US moves to speed up intake of Syrian refugees

Administration officials tell Reuters that screening sites for refugees are to be opened in Iraq and Lebanon

A young Syrian refugee in a tent at the al-Nihaya camp in the eastern Lebanese town of Arsal on October 23, 2014 (Photo credit: Maya Hautefeuille/AFP)
A young Syrian refugee in a tent at the al-Nihaya camp in the eastern Lebanese town of Arsal on October 23, 2014 (Photo credit: Maya Hautefeuille/AFP)

The US is planning to increase the number of Syrian refugees it admits, and has opened “screening outposts” in Iraq and Lebanon to facilitate the process, Reuters reported Friday, citing Obama administration officials.

The officials told Reuters that the US will begin screening Syrians at a new facility in Irbil in Iraq, and a reopened site in Beirut.

President Barack Obama promised in September that the United States would admit 10,000 Syrian refugees for resettlement over the next 12 months, after facing criticism that America was not doing enough in the crisis.

The change represents a huge increase in the number of families arriving on US soil. In the more that four years since fighting erupted barely 1,800 Syrians have been welcomed there.

More than four million people have fled the fighting in Syria since 2011 and most are living in camps in Jordan, Turkey, Lebanon, Egypt and Iraq, where the UN High Commissioner for Refugees registers them.

Some 18,000 of these people — chosen because they are the most vulnerable whether through family circumstances, injury or disability — have been referred to the United States for resettlement.
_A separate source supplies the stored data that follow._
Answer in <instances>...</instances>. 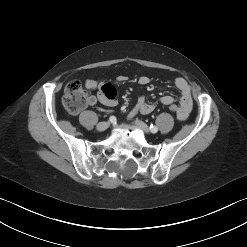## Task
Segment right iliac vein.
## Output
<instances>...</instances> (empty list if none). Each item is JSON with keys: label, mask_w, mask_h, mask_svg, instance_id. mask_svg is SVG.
<instances>
[{"label": "right iliac vein", "mask_w": 247, "mask_h": 247, "mask_svg": "<svg viewBox=\"0 0 247 247\" xmlns=\"http://www.w3.org/2000/svg\"><path fill=\"white\" fill-rule=\"evenodd\" d=\"M110 126V123L109 122H100L98 125H97V130L98 131H105L108 127Z\"/></svg>", "instance_id": "63e3f726"}]
</instances>
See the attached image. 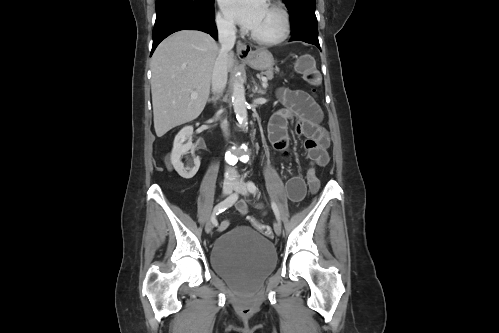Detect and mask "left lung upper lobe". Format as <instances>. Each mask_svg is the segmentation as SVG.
I'll use <instances>...</instances> for the list:
<instances>
[{
    "instance_id": "1",
    "label": "left lung upper lobe",
    "mask_w": 499,
    "mask_h": 333,
    "mask_svg": "<svg viewBox=\"0 0 499 333\" xmlns=\"http://www.w3.org/2000/svg\"><path fill=\"white\" fill-rule=\"evenodd\" d=\"M290 13L298 10H313L315 11L316 0H283Z\"/></svg>"
}]
</instances>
Once the US State Department receives their case files it employs NGO contractors to pre-screen them for eligibility for refugee status, then they are subjected to health and security checks.

Officers from the Department of Homeland Security fly from Washington to the camps and conduct interviews with candidates, seeking to weed out what a US official called “liars, criminals and terrorists.”
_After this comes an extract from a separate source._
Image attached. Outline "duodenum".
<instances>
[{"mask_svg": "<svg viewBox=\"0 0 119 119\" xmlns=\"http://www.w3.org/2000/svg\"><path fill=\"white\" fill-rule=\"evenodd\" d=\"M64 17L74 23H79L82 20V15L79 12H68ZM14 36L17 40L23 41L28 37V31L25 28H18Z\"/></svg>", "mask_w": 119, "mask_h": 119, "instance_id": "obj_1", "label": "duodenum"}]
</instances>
Each case file is reviewed by the National Counterterrorism Center, the FBI’s terrorist screening center, the DHS, the Department of Defense and “other agencies” — US intelligence.

“Refugees are subject to the highest level of security checks of any category of traveler to the United States,” another State Department official told reporters.

Meanwhile they receive medical tests and those with communicable diseases, most commonly tuberculosis, are given treatment before they can travel to the United States, often delaying the process.

Currently the procedure takes between 18 and 24 months from the time UNHCR recommends a refugee for resettlement and that person’s flight to America.